In a previous blog post, we discussed the basic formulation of additive feature attribution models, a class of explainability algorithms to which LIME belongs. Mathematically, it tries to minimize the following loss function:

\[\begin{align*} \pi_{x}(z) &= exp(\frac{-D(x, z)^2}{\sigma^2}) \\ L(f, g, \pi_x) &= \pi_{x}(z) \left ( f(z) - g(z') \right )^2 \end{align*}\]

where the explainer $g$ tries to mimic the target black-box model $f$’s behavior for a set of synthetic samples $z$, and the loss is weighted by $\pi$ which represents the distance between synthetic samples $z$ and the original data $x$ (hence “locally interpretable”). You will also recall that LIME needs to generate these synthetic samples $z$ in order to query $f$ - this acts as a way to understand the behavior of $f$ without peeking into the implementation or parameters of $f$, thereby making LIME a model-agnostic method.

In particular, LIME generates samples by perturbing data with noise sampled from a unit Gaussian $\mathcal{N}(0,\,1)$. Unfortunately, it is this sampling procedure which makes LIME susceptible to exploitation. Slack et al. have recently discovered that this naive sampling strategy leads to synthetic data $z$ which are out-of-distribution (OOD) .


Figure 1. 2-D PCA projection of LIME samples and original data.
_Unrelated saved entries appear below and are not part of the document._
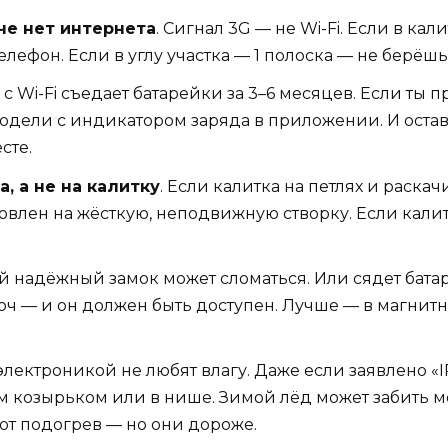
че нет интернета
. Сигнал 3G — не Wi-Fi. Если в кал
елефон. Если в углу участка — 1 полоска — не берёшь 
к с Wi-Fi съедает батарейки за 3–6 месяцев. Если ты
и модели с индикатором заряда в приложении. И ост
сте.
, а не на калитку
. Если калитка на петлях и раскач
овлен на жёсткую, неподвижную створку. Если калит
й надёжный замок может сломаться. Или сядет батар
ч — и он должен быть доступен. Лучше — в магнитн
 электроникой не любят влагу. Даже если заявлено «I
 козырьком или в нише. Зимой лёд может забить м
ют подогрев — но они дороже.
As Figure 1 shows, there is a significant discrepancy between LIME samples and original data from the COMPAS dataset. In fact, LIME samples are identifiably OOD, and Slack et al. exploit this flaw to construct their attack, which we refer to as the Fooling LIME attack.

Imagine an adversary that wants to deploy some biased, harmful machine learning model to production. A biased model could be one that makes its decisions solely on sensitive features like sex and race. For example, the algorithm below decides whether a given convict would commit another offense once out prison and relies solely on race:

\[\begin{equation} a(x)= \begin{cases} 1,& \text{if } x_{race} = \textit{"African American"}\\ 0, & \text{otherwise} \end{cases} \end{equation}\]

Now suppose that the model must go through some auditory process to detect any harmful behavior. Assuming that the implementation of the model/solution is hidden from the auditor for the sake of intellectual property, the auditor may naturally elect to use model-agnostic explainability algorithms like LIME to understand the target model’s behavior further.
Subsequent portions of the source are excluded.